### Aim of the exercise:
In the entries below, find the line with "motivated. Tracking your" and the line with "Explore Readshark for". Reproduce those two lines and every line between them exactly, and nothing more.

### Record extracts:

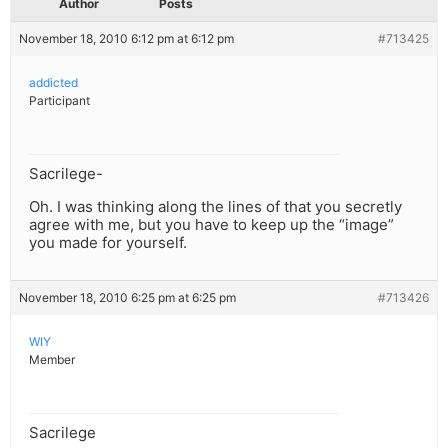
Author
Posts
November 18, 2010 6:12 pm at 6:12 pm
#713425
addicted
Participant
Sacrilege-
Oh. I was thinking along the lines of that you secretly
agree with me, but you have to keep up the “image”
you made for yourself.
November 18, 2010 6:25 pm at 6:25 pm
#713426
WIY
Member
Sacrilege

==

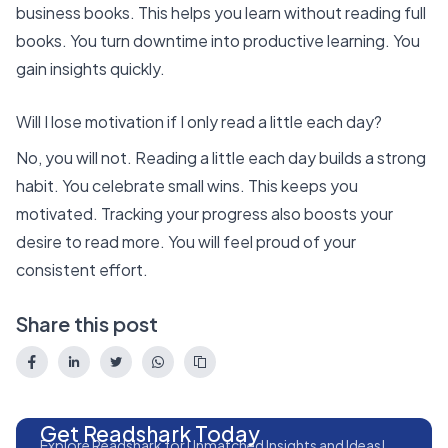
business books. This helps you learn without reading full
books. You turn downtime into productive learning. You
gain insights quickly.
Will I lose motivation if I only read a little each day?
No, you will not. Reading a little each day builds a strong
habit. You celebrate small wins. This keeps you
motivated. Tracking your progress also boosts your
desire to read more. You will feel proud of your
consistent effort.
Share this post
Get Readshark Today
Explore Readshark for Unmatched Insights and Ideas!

### Response:
motivated. Tracking your progress also boosts your
desire to read more. You will feel proud of your
consistent effort.
Share this post
Get Readshark Today
Explore Readshark for Unmatched Insights and Ideas!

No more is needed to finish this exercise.